Het belastingverdrag bepaalt de toedeling van heffingsrecht over een vertrekvergoeding aan Nederland of Duitsland. Het besluit inzake heffing over afkoopsommen is niet van toepassing. Dat de staatssecretaris de uitkomst van verdragstoepassing in dit soort gevallen onwenselijk acht en met het besluit een heffingslek heeft willen dichten doet daar niets aan af volgens de Rechtbank.

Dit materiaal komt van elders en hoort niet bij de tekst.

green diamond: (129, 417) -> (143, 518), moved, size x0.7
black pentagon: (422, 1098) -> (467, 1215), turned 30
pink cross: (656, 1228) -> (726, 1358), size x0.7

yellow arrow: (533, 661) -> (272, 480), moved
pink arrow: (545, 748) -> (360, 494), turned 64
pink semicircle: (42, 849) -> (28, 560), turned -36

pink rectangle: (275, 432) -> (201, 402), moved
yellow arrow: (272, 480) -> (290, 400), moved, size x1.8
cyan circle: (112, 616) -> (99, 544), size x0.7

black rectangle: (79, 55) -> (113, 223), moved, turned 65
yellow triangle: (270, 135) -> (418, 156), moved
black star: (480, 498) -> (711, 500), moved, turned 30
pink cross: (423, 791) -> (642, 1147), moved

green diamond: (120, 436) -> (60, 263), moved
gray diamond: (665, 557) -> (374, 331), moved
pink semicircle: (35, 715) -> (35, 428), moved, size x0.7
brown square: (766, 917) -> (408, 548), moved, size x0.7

In deze zaak ontving een man in 2007 een ontslagvergoeding van € 1,7 miljoen van zijn Nederlandse werkgever. Hij werkte voor zijn baas in onder andere Nederland en Duitsland. In zijn aangifte inkomstenbelasting had hij een deel van zijn ontslagvergoeding aan Duitsland toegerekend en aangemerkt als ‘elders belast inkomen’. Duitsland betrok de vergoeding niet in de heffing. Volgens de Nederlandse inspecteur moest in dit geval het besluit uit 2007 worden toegepast, dat de verdeling van heffingsrecht over ontslagvergoedingen regelt. Het Besluit bepaalt onder meer dat als Duitsland het aan haar toekomende heffingsrecht over een ontslagvergoeding niet benut, het heffingsrecht over die vergoeding aan Nederland toekomt. Dit met tot gevolg dat de inspecteur een veel lager bedrag aan inkomen elders belast in aanmerking nam bij het opleggen van de aanslag. Rechtbank Zeeland – West-Brabant oordeelde dat uit de bepalingen van het belastingverdrag tussen Nederland en Duitsland duidelijk bleek dat Nederland de ontslagvergoeding geheel in de heffing mocht betrekken. Wel moest voor het aan Duitsland toekomende deel een aftrek ter voorkoming van dubbele belasting worden verleend. Het besluit dat de inspecteur toepaste, was gegrond op het verdragsartikel inzake onderling overleg. Bij de toepassing van het verdrag deden zich in dit geval echter geen moeilijkheden of twijfelpunten voor. Evenmin was er sprake van een geval dat in het verdrag niet was geregeld met een onredelijke uitkomst vanwege dubbele belastingheffing. Volgens de rechter was het besluit op onjuiste gronden genomen en moest het buiten toepassing blijven.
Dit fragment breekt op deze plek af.